(Exercise data):
⟨

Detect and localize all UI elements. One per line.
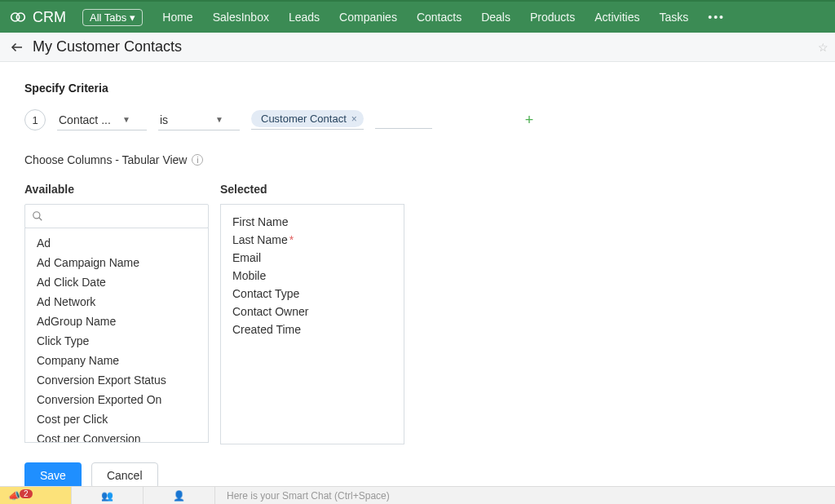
available-item[interactable]: Cost per Conversion bbox=[25, 429, 208, 443]
selected-block: Selected First NameLast Name*EmailMobile… bbox=[220, 183, 404, 444]
available-search-input[interactable] bbox=[48, 210, 201, 223]
top-nav: Home SalesInbox Leads Companies Contacts… bbox=[162, 11, 725, 24]
available-title: Available bbox=[24, 183, 209, 196]
brand: CRM bbox=[10, 9, 66, 26]
save-button[interactable]: Save bbox=[24, 462, 82, 489]
user-icon: 👤 bbox=[173, 490, 185, 499]
selected-item[interactable]: Last Name* bbox=[232, 231, 392, 249]
alltabs-dropdown[interactable]: All Tabs ▾ bbox=[82, 9, 143, 26]
brand-logo-icon bbox=[10, 9, 26, 25]
available-item[interactable]: Company Name bbox=[25, 351, 208, 370]
choose-columns-label: Choose Columns - Tabular View bbox=[24, 153, 187, 166]
criteria-index: 1 bbox=[24, 109, 46, 130]
selected-title: Selected bbox=[220, 183, 404, 196]
page-title: My Customer Contacts bbox=[33, 38, 182, 55]
cancel-button[interactable]: Cancel bbox=[91, 462, 158, 489]
chevron-down-icon: ▾ bbox=[130, 11, 135, 24]
chevron-down-icon: ▼ bbox=[122, 115, 130, 124]
bottombar-notifications[interactable]: 📣 2 bbox=[0, 487, 72, 498]
available-item[interactable]: Ad Campaign Name bbox=[25, 253, 208, 272]
available-item[interactable]: Conversion Export Status bbox=[25, 370, 208, 390]
notification-badge: 2 bbox=[20, 489, 33, 498]
svg-line-4 bbox=[39, 218, 42, 221]
nav-more-icon[interactable]: ••• bbox=[708, 11, 725, 24]
search-icon bbox=[32, 210, 43, 222]
subbar: My Customer Contacts ☆ bbox=[0, 33, 835, 62]
selected-listbox[interactable]: First NameLast Name*EmailMobileContact T… bbox=[220, 204, 404, 444]
selected-item[interactable]: First Name bbox=[232, 213, 392, 231]
columns-area: Available AdAd Campaign NameAd Click Dat… bbox=[24, 183, 811, 444]
chip-label: Customer Contact bbox=[261, 113, 347, 125]
favorite-star-icon[interactable]: ☆ bbox=[818, 41, 828, 54]
required-asterisk: * bbox=[289, 233, 294, 246]
criteria-field-label: Contact ... bbox=[59, 113, 111, 126]
available-listbox[interactable]: AdAd Campaign NameAd Click DateAd Networ… bbox=[24, 228, 209, 443]
selected-item[interactable]: Email bbox=[232, 249, 392, 267]
bottombar-group[interactable]: 👥 bbox=[72, 487, 144, 498]
criteria-row: 1 Contact ... ▼ is ▼ Customer Contact × … bbox=[24, 109, 811, 130]
selected-item[interactable]: Contact Owner bbox=[232, 303, 392, 321]
criteria-operator-label: is bbox=[160, 113, 168, 126]
choose-columns-heading: Choose Columns - Tabular View i bbox=[24, 153, 811, 166]
nav-tasks[interactable]: Tasks bbox=[659, 11, 688, 24]
group-icon: 👥 bbox=[101, 490, 113, 499]
nav-home[interactable]: Home bbox=[162, 11, 192, 24]
available-block: Available AdAd Campaign NameAd Click Dat… bbox=[24, 183, 209, 444]
topbar: CRM All Tabs ▾ Home SalesInbox Leads Com… bbox=[0, 0, 835, 33]
available-item[interactable]: Conversion Exported On bbox=[25, 390, 208, 409]
add-criteria-icon[interactable]: + bbox=[525, 112, 534, 129]
available-search[interactable] bbox=[24, 204, 209, 228]
available-item[interactable]: Ad Click Date bbox=[25, 272, 208, 292]
criteria-value-chip: Customer Contact × bbox=[251, 110, 364, 127]
nav-leads[interactable]: Leads bbox=[289, 11, 320, 24]
brand-text: CRM bbox=[33, 9, 66, 26]
chevron-down-icon: ▼ bbox=[215, 115, 223, 124]
selected-item[interactable]: Created Time bbox=[232, 321, 392, 338]
criteria-field-select[interactable]: Contact ... ▼ bbox=[57, 110, 147, 130]
criteria-extra-input[interactable] bbox=[375, 111, 432, 129]
available-item[interactable]: Click Type bbox=[25, 331, 208, 351]
available-item[interactable]: Ad bbox=[25, 233, 208, 253]
available-item[interactable]: Ad Network bbox=[25, 292, 208, 312]
svg-point-1 bbox=[16, 13, 24, 21]
nav-companies[interactable]: Companies bbox=[339, 11, 397, 24]
bottombar: 📣 2 👥 👤 Here is your Smart Chat (Ctrl+Sp… bbox=[0, 486, 835, 498]
megaphone-icon: 📣 bbox=[8, 490, 20, 499]
svg-point-3 bbox=[33, 212, 40, 219]
smartchat-hint[interactable]: Here is your Smart Chat (Ctrl+Space) bbox=[215, 490, 390, 499]
content: Specify Criteria 1 Contact ... ▼ is ▼ Cu… bbox=[0, 62, 835, 453]
selected-item[interactable]: Contact Type bbox=[232, 285, 392, 303]
nav-deals[interactable]: Deals bbox=[481, 11, 510, 24]
info-icon[interactable]: i bbox=[192, 154, 203, 166]
nav-products[interactable]: Products bbox=[530, 11, 575, 24]
alltabs-label: All Tabs bbox=[90, 11, 126, 24]
criteria-heading: Specify Criteria bbox=[24, 82, 811, 95]
criteria-value-input[interactable]: Customer Contact × bbox=[251, 110, 364, 130]
available-item[interactable]: Cost per Click bbox=[25, 409, 208, 429]
available-item[interactable]: AdGroup Name bbox=[25, 312, 208, 331]
chip-remove-icon[interactable]: × bbox=[351, 113, 357, 125]
criteria-operator-select[interactable]: is ▼ bbox=[158, 110, 240, 130]
back-arrow-icon[interactable] bbox=[8, 38, 26, 56]
nav-activities[interactable]: Activities bbox=[594, 11, 639, 24]
selected-item[interactable]: Mobile bbox=[232, 267, 392, 285]
nav-contacts[interactable]: Contacts bbox=[417, 11, 462, 24]
bottombar-user[interactable]: 👤 bbox=[144, 487, 215, 498]
nav-salesinbox[interactable]: SalesInbox bbox=[213, 11, 269, 24]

⟩

Check each line above for the string "Specify", then copy the ones that have it.

(Worked solution):
content: Specify Criteria 1 Contact ... ▼ is ▼ Cu… bbox=[0, 62, 835, 453]
criteria-heading: Specify Criteria bbox=[24, 82, 811, 95]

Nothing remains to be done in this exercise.